Dall’incipit della tesi:

Sarà capitato a tutti, prima o poi, di pensare o di sentire una frase più o meno del senso: ah, se si riuscisse a ridurre l’afa estiva conservandone il calore per l’inverno… La reazione è invariabilmente un sorriso ed una scrollata di spalle: eppure mai come adesso l’Umanità è stata vicina a rendere economicamente conveniente e tecnologicamente possibile, anche se non proprio in quei termini, lo sfruttamento sistematico dell’energia del Sole. In Italia dipendiamo per l’82% del nostro fabbisogno energetico dal petrolio: utilizzare le fonti rinnovabili è risparmio di risorse economiche ed ambientali.
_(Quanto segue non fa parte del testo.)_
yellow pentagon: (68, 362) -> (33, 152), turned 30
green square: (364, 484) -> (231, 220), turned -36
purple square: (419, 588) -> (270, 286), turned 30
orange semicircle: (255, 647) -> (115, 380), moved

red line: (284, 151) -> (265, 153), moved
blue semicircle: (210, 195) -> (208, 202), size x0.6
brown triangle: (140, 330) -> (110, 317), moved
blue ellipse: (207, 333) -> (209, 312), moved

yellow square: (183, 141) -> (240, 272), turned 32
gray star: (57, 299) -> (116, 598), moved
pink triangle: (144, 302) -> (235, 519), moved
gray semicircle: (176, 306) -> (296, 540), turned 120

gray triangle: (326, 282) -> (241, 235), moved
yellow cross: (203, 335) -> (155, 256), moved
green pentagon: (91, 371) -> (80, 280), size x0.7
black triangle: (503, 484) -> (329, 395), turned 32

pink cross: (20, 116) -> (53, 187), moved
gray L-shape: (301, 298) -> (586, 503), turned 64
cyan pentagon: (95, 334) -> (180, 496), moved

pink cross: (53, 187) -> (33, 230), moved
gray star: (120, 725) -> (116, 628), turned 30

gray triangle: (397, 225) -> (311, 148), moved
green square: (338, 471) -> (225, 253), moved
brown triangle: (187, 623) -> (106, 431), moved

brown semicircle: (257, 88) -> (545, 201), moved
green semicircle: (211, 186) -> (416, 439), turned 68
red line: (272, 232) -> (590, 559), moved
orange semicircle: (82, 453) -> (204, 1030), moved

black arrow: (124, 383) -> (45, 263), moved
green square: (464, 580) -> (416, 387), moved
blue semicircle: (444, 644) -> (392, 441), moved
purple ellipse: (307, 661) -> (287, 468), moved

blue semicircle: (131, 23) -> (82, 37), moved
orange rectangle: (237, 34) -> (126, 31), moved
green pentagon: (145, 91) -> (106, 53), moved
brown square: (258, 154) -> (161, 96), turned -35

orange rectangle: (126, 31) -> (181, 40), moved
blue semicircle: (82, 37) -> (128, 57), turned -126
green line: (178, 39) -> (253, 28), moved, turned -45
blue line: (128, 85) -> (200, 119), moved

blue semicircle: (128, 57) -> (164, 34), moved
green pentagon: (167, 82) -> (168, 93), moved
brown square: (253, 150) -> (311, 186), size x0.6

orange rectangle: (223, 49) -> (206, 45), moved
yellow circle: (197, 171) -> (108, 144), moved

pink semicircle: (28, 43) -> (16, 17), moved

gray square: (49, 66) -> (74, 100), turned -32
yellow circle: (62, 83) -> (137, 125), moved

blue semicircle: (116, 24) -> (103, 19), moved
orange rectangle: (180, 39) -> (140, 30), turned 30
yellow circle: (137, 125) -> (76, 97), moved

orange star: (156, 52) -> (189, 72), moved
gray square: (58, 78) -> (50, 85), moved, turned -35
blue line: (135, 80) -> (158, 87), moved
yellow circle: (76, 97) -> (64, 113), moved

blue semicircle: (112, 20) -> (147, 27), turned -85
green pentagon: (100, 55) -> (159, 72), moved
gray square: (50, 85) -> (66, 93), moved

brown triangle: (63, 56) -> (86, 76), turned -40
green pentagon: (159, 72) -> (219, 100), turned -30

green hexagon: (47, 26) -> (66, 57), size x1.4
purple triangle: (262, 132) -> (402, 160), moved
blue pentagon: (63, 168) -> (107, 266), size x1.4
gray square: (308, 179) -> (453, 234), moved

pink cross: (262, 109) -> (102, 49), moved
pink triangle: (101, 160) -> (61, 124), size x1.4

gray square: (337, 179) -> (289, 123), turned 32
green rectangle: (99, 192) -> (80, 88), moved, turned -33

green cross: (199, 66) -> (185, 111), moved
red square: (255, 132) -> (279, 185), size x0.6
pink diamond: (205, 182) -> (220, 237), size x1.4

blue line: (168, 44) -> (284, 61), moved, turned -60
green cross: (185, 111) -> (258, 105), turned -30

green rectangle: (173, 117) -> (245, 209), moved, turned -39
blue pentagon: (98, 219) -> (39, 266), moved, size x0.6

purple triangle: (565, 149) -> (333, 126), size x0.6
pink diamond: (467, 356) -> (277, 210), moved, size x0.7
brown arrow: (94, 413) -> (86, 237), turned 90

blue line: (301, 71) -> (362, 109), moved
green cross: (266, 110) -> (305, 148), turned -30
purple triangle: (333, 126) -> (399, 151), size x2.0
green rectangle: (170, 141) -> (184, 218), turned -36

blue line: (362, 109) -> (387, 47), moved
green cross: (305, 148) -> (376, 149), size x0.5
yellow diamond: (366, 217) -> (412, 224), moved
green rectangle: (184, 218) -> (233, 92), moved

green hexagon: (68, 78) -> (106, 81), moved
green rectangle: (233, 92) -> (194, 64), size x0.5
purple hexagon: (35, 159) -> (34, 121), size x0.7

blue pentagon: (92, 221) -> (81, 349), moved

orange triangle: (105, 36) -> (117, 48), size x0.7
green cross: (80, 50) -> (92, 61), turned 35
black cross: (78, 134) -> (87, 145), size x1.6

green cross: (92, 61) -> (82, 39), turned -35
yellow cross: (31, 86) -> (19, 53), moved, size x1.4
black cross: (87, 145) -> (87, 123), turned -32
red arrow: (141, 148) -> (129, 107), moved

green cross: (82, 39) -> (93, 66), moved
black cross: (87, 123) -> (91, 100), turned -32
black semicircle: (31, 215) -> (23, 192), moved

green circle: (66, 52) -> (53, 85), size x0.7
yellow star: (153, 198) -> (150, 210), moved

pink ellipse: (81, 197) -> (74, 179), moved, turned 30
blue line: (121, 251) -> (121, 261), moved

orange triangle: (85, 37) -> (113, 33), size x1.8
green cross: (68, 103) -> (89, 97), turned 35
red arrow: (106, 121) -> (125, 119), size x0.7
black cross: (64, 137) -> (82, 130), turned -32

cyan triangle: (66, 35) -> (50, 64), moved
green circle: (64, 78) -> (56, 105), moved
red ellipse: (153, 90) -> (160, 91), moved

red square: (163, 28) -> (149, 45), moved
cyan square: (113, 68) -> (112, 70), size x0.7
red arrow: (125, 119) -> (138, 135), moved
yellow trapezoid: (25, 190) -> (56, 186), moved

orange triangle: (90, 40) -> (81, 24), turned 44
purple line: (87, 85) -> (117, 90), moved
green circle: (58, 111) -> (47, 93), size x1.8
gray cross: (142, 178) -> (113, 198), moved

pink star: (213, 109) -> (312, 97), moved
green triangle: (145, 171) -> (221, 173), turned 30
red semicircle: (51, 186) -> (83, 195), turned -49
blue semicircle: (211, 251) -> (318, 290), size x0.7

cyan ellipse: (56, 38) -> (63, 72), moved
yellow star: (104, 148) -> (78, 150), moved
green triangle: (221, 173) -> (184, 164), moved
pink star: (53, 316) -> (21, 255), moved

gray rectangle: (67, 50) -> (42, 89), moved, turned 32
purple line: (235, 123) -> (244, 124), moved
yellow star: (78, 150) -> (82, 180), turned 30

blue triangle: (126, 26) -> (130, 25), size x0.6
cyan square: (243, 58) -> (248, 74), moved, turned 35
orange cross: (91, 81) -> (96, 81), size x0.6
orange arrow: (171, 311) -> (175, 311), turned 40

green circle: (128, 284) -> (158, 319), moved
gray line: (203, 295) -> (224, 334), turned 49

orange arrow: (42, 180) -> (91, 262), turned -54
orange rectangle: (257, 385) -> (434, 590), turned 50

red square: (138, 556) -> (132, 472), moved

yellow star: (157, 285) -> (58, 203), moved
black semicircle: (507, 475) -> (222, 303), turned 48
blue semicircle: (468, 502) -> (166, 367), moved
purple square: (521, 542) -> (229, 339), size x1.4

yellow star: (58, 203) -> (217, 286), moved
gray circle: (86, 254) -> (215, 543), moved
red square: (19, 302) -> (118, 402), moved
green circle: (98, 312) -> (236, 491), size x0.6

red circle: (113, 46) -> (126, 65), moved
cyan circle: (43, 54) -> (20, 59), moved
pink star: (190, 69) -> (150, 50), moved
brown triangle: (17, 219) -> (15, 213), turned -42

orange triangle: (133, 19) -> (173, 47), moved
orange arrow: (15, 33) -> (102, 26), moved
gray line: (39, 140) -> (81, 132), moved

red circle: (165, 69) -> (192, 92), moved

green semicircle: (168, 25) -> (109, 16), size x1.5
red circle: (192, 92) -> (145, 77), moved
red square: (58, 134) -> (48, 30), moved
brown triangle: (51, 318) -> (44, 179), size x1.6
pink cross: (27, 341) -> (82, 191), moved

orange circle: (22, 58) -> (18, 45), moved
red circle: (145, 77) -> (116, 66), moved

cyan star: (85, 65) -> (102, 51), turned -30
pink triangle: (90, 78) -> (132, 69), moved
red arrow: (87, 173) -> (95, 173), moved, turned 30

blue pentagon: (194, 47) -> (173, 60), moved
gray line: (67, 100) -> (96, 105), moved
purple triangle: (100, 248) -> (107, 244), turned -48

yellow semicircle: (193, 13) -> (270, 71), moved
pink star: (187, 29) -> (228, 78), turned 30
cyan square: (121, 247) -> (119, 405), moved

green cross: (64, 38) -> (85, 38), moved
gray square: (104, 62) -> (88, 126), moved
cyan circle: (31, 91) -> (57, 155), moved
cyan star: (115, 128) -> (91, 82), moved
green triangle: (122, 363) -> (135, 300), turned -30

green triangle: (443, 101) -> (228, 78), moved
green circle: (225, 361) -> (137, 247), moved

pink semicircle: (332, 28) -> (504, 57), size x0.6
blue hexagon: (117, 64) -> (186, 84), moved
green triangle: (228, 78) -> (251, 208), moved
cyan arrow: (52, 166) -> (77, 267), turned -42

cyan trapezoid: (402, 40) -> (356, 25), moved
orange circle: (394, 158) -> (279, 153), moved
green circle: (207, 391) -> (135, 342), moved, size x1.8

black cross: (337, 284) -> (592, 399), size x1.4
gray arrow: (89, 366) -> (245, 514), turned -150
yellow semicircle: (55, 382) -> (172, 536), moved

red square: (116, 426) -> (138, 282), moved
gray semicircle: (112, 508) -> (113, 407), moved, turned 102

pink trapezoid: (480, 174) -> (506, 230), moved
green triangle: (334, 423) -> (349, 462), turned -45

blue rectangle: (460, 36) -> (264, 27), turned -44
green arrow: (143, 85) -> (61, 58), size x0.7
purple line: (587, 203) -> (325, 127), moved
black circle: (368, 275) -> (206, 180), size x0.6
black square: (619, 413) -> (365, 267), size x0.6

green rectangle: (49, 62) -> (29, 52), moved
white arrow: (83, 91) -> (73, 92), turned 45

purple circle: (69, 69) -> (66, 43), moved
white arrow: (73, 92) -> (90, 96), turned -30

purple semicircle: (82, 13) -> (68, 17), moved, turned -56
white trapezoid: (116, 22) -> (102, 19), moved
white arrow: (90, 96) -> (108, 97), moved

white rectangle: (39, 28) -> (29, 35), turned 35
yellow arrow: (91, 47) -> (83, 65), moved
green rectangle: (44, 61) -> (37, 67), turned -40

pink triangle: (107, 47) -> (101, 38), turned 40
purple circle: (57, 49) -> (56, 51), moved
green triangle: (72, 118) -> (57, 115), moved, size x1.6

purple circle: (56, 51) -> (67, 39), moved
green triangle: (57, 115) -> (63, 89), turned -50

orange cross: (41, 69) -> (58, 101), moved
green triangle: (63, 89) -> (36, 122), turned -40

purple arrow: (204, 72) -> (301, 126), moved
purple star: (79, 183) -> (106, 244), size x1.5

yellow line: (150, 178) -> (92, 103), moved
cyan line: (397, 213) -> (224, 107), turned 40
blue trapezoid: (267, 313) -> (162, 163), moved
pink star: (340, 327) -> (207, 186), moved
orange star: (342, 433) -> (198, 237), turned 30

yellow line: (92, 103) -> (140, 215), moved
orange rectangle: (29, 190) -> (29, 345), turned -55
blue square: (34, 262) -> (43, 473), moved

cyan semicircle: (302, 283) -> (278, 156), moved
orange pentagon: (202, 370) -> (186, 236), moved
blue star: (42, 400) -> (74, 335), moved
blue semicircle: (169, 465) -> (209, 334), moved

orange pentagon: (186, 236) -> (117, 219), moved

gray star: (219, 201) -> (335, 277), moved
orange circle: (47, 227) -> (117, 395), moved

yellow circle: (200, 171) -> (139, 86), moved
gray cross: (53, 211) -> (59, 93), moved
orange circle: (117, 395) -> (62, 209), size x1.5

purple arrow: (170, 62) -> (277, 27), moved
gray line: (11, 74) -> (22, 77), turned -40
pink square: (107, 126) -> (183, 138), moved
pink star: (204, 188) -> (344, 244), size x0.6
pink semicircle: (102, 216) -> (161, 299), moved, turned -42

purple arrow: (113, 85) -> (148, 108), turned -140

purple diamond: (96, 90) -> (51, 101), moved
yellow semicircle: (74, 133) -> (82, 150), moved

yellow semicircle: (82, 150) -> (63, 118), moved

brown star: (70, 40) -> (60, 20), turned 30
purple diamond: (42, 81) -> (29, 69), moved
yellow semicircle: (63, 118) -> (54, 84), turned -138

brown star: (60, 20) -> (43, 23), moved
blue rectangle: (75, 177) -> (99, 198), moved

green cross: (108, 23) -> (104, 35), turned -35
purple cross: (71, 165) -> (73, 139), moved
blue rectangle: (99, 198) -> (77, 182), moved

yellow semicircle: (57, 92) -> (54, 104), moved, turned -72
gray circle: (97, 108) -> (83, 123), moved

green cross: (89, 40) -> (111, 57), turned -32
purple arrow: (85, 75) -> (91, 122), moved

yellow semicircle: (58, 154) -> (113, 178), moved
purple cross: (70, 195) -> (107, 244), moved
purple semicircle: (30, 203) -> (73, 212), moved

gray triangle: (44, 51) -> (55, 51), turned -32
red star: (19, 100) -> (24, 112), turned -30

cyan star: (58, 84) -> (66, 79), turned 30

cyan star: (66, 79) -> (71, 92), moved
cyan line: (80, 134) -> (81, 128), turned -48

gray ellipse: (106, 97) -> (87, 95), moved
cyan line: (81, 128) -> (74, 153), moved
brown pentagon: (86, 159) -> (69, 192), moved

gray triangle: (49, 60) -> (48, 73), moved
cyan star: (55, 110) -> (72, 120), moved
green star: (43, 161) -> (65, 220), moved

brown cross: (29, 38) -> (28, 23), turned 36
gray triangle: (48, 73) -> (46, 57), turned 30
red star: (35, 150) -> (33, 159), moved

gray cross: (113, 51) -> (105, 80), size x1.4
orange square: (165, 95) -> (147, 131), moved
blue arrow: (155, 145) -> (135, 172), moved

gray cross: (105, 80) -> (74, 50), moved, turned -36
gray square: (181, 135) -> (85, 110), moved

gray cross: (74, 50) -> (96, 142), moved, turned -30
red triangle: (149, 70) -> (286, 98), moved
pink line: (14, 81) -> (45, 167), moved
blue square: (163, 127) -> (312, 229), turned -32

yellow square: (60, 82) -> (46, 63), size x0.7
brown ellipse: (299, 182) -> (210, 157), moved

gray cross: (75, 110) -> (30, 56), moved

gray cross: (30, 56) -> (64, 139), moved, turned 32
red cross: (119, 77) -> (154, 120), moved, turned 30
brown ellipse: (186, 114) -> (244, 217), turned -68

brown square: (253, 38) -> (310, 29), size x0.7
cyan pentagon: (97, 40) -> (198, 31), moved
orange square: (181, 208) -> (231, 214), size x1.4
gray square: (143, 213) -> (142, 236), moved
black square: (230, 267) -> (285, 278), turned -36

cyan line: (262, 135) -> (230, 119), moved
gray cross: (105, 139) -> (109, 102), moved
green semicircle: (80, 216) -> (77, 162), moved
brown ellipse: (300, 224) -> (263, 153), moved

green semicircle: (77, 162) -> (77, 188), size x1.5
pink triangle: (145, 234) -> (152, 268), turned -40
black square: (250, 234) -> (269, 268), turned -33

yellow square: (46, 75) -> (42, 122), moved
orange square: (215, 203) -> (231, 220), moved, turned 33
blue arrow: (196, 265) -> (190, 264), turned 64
Una regione montuosa e soleggiata, come la Basilicata, è particolarmente indicata ad ospitare impianti solari domestici per la produzione di elettricità: è provato infatti che le celle fotovoltaiche (in particolare di silicio mono o policristallino) diventano più efficienti quando la temperatura esterna non è alta (come avviene in montagna, anche in piena estate); inoltre, l’orografia accidentata rende costose le infrastrutture.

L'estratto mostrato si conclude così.